April 2026 · 8 min read

Deploying AI to the Edge — Lessons from Cloudflare Pages + D1 + Vercel AI SDK

The gap between "it works locally" and "it works in production" is where most side projects die. Here's a field guide.

The stack behind the chat assistant on this site is: Cloudflare Pages for the static site, Pages Functions for the serverless backend, D1 for SQLite storage, the Vercel AI SDK for LLM abstraction, Telegram Bot API for human escalation, and Web Push for delayed notifications. Total cost to run at low volume: effectively free on Cloudflare's free tier, plus a few dollars a month in LLM API calls.

But getting from "it works on localhost" to "it works in production" involved debugging issues that no tutorial warned me about. This post is the field guide I wish I had — the specific gotchas of deploying an LLM-powered application on Cloudflare's edge runtime.

If you want to understand the architecture decisions behind the chat assistant itself, read the previous post. This one is about making it run.

Cloudflare Pages + Functions: what they don't tell you

Cloudflare Pages Functions deploy automatically from a /functions directory in your repository. In theory, you push code, Cloudflare detects the functions, and they are available at the corresponding URL paths. In practice, there are several things that can go wrong silently.

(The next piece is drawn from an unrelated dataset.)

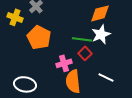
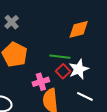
white star: (101, 34) -> (79, 69), moved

The first surprise: my site started as pure static HTML under public/. No build step. The Cloudflare Pages build command was empty. This worked perfectly for the static site — but when I added Functions, they were never detected. No error, no warning. The build just produced a static deployment with no function support. The fix was setting the build command to npm install, which triggers Cloudflare's function detection pipeline even when you have no actual build step.

The second surprise: Production and Preview are separate environments with separate configurations. Every binding, every secret, every environment variable must be configured for both. Miss a secret in Preview and your preview deployment silently fails with 500 errors. The Cloudflare dashboard has separate tabs for each — it is easy to configure one and forget the other.

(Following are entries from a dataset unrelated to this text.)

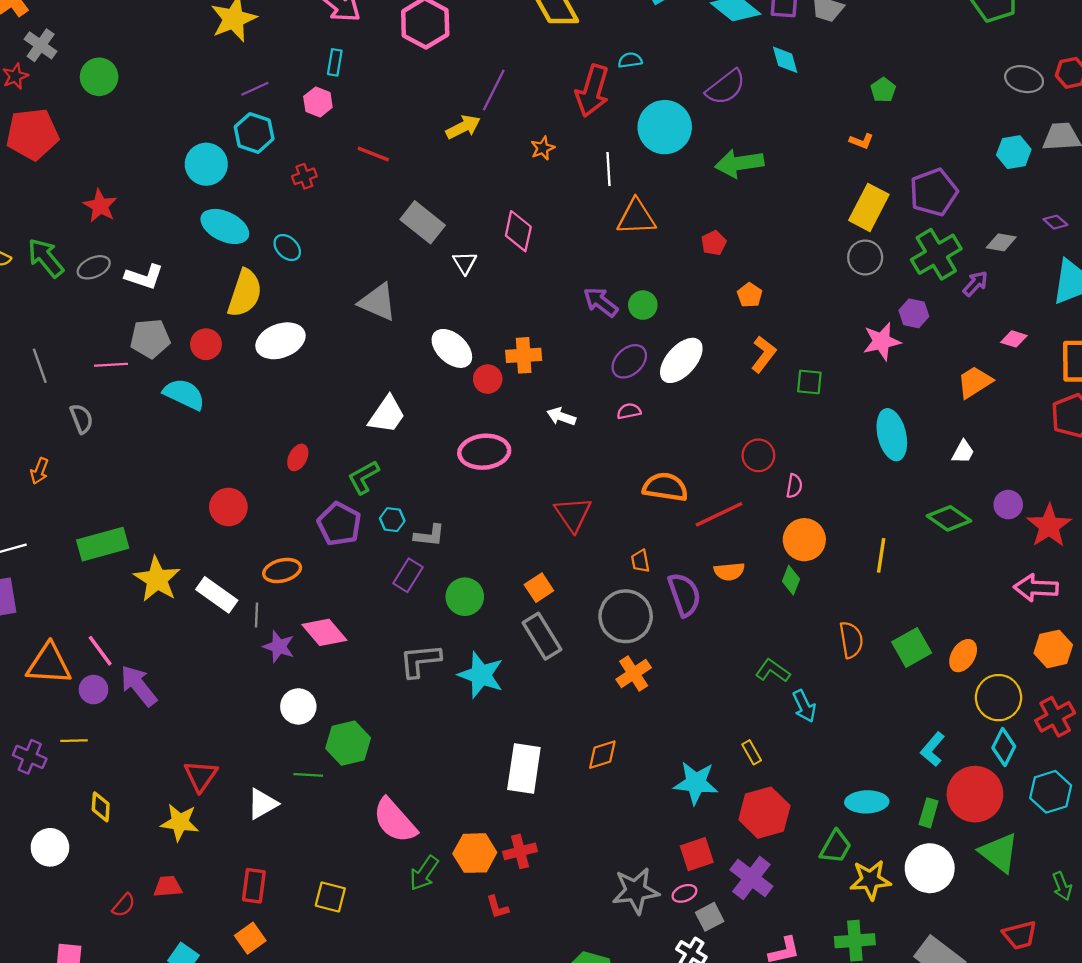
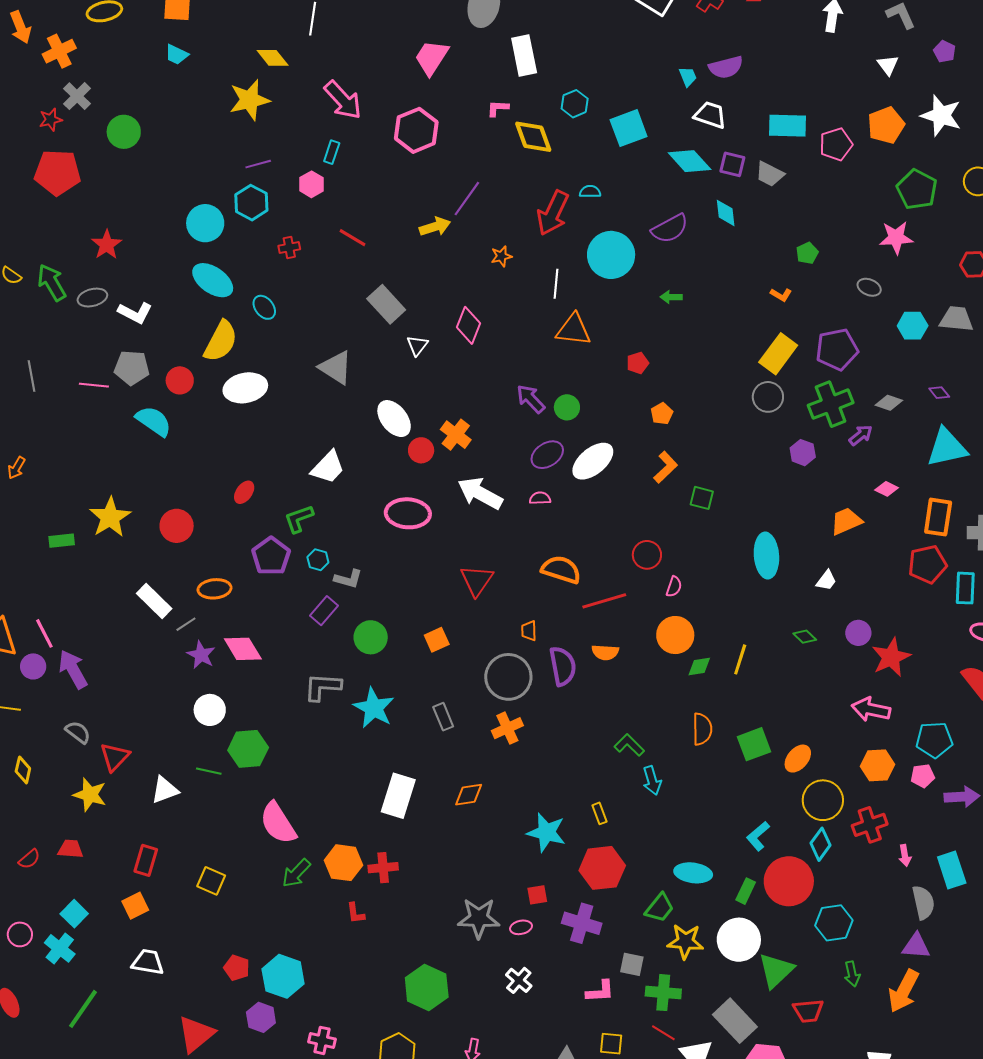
gray ellipse: (1024, 79) -> (869, 287), moved, size x0.7
green arrow: (739, 163) -> (671, 297), size x0.5
pink star: (882, 341) -> (896, 238), moved
orange cross: (524, 355) -> (456, 435), turned 32
white arrow: (561, 416) -> (480, 493), size x1.8
gray semicircle: (81, 419) -> (78, 732), moved, turned -40
green diamond: (949, 518) -> (805, 637), size x0.6
green rectangle: (103, 544) -> (62, 541), size x0.6
yellow star: (157, 579) -> (110, 517), moved
green diamond: (791, 580) -> (699, 667), moved, turned 50
gray line: (256, 615) -> (186, 624), turned 45
gray rectangle: (542, 636) -> (443, 717), moved, size x0.7
cyan hexagon: (1051, 792) -> (834, 923), moved
green triangle: (999, 853) -> (776, 970), moved, turned 30
red square: (697, 854) -> (537, 895), size x0.7
purple cross: (751, 878) -> (582, 923), turned -30
gray square: (710, 917) -> (632, 964), moved, turned 30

Cloudflare dashboard showing the Production and Preview tabs in the environment variables settings

The Production and Preview tabs in Cloudflare's dashboard. Every secret and binding must be configured for both — miss one and your preview deployment silently fails.

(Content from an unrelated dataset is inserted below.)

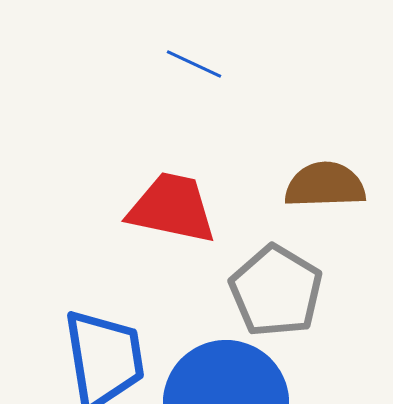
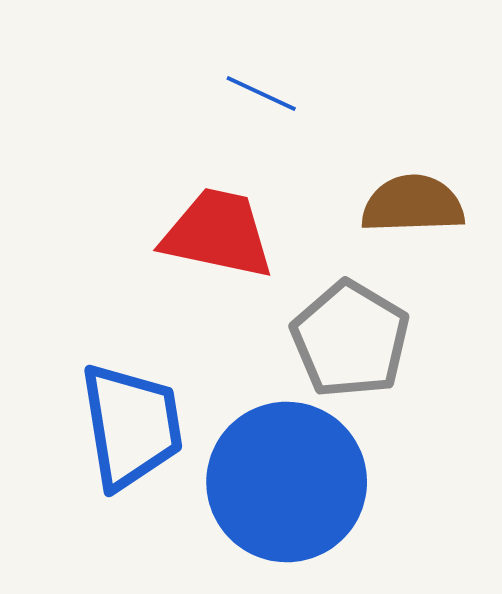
blue line: (194, 64) -> (261, 93), moved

The third surprise: the D1 binding you configure in the dashboard (for production) is separate from the binding in wrangler.jsonc (for local development). You need both. And schema migrations are separate too — --remote for production, --local for development. They must use the same persistence location locally or you get "no such table" despite having run the migration.

# This applies schema to production D1
wrangler d1 execute my-database --remote --file=src/db/schema.sql

# This applies locally — but ONLY if the dev server
# uses the default persistence location
wrangler d1 execute my-database --local --file=src/db/schema.sql

I learned the remote migration lesson the hard way. After deploying Functions for the first time, every API call returned a 500. I tried to tail the deployment logs to debug it:

[ERROR] A request to the Cloudflare API failed.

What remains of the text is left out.